Concluderei andando ad analizzare i rimandi culturali più evidenti nell’opera in esame. Indubbiamente troviamo una visione organicista degli Stati, visti come veri e propri organismi vitali che hanno una loro nascita, espansione e declino, proprio come fossero organismi naturali: una visione, questa, che ci rinvia a Spengler – più volte citato – ma anche, ad esempio, a Lev Gumilëv.
In ogni caso, alla base di tutto vi è sempre l’eterno conflitto di schmittiana memoria fra Terra e Mare, fra Anteo e Nettuno, fra Landmacht e Seemacht.

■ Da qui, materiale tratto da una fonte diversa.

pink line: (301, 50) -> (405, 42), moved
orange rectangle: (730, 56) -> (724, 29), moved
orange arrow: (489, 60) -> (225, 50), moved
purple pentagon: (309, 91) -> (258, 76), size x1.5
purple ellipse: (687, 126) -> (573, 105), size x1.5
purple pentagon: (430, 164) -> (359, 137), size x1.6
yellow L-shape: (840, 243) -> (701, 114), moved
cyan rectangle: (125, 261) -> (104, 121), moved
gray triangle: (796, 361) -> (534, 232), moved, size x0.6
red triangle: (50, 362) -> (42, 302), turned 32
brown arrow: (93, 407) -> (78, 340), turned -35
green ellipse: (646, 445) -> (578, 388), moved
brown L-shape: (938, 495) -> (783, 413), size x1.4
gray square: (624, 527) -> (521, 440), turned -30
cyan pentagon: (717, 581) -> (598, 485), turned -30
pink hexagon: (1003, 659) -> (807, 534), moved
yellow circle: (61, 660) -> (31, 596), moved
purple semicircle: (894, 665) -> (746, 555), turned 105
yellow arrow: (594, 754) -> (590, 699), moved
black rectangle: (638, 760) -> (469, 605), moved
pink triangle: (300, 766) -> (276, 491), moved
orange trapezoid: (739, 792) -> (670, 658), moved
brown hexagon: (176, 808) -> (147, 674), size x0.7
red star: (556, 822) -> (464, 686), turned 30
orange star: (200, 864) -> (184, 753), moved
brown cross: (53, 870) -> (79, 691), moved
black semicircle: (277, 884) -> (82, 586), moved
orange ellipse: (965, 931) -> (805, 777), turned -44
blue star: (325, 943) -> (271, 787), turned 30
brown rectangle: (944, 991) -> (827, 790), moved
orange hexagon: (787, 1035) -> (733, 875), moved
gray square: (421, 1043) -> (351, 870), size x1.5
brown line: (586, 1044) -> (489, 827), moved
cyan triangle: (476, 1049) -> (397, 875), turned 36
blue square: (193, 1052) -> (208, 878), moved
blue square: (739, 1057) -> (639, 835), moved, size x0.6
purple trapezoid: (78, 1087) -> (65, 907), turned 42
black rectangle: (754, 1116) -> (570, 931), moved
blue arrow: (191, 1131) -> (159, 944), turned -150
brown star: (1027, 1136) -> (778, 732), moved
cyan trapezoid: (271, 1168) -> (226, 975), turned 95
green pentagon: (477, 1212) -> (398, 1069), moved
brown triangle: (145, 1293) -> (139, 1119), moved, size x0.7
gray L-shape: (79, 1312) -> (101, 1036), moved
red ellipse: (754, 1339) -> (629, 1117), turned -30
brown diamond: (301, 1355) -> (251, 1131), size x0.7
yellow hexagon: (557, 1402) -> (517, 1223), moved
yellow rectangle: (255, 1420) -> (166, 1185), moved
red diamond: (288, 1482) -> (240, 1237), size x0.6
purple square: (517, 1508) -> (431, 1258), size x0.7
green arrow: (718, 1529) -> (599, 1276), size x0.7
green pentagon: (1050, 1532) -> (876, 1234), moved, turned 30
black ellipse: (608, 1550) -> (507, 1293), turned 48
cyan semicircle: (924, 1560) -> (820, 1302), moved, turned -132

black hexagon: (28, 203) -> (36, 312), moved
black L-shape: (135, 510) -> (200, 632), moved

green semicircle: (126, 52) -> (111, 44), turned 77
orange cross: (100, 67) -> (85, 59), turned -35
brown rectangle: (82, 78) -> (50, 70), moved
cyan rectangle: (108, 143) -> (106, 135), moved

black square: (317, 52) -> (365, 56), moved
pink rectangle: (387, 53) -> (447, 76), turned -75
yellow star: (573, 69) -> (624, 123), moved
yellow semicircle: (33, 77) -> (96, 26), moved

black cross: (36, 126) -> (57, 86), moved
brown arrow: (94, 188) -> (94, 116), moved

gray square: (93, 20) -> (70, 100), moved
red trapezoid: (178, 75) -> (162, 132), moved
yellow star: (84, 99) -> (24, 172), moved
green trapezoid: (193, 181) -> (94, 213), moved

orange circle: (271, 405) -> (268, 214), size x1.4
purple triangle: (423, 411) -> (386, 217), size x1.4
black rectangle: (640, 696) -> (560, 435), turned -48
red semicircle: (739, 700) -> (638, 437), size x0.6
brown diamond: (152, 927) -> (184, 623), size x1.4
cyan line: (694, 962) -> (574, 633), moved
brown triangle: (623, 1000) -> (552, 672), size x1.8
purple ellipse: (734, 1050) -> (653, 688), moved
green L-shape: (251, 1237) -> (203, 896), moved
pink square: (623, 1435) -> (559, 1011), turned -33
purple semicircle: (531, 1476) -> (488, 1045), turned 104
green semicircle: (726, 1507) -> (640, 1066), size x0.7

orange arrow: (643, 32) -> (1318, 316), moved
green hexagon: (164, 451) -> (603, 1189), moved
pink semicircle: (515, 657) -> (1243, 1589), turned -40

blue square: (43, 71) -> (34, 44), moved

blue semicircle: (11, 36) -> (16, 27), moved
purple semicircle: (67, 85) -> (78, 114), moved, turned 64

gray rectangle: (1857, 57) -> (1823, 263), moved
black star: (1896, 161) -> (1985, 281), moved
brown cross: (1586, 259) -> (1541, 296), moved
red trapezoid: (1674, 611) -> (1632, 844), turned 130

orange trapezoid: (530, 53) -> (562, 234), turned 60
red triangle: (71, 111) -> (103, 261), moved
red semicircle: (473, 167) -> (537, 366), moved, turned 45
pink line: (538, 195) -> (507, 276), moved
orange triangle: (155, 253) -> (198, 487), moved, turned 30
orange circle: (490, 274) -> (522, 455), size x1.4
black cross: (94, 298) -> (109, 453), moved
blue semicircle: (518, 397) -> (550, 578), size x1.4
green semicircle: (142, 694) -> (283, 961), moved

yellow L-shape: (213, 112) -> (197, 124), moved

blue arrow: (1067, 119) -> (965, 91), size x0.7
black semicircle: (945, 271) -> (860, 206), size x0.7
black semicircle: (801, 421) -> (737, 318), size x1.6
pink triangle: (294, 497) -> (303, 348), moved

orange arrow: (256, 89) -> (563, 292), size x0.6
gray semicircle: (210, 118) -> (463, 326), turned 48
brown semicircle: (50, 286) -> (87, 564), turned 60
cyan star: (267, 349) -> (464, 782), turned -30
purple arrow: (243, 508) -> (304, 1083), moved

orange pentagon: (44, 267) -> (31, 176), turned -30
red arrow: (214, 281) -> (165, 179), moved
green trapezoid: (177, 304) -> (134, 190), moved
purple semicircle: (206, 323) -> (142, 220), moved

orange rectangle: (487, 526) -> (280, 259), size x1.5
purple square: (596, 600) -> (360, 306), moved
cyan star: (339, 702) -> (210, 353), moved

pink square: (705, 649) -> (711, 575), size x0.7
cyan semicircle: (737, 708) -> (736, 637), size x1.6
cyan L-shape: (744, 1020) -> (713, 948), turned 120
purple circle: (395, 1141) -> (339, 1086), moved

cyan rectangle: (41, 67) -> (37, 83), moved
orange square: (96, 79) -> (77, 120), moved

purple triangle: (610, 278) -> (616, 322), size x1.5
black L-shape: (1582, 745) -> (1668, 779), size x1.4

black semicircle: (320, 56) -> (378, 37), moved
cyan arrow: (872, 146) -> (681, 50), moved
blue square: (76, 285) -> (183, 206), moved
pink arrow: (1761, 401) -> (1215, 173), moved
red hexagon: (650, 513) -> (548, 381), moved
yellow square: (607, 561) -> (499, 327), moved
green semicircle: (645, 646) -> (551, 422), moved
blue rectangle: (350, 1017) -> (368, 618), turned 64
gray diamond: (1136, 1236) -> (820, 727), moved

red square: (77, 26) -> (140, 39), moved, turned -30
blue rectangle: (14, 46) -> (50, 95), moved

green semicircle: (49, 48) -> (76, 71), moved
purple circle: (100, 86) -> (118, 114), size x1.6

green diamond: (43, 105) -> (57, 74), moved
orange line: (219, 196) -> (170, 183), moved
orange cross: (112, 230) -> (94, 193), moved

Non abbiamo soltanto una contrapposizione tra la visione tellurocratica di Haushofer e quella talassocratica di Mackinder, ma anche tra forme di governo diverse, poiché l’autocrazia ben si adatta agli imperi terrestri e la democrazia è più consona a quelli marittimi. Va da sé che ogni schematizzazione è per sua stessa natura una semplificazione; ma noi, anche grazie alla meritoria opera del Maestro Carlo Terracciano, abbiamo da tempo fatto la nostra scelta di campo.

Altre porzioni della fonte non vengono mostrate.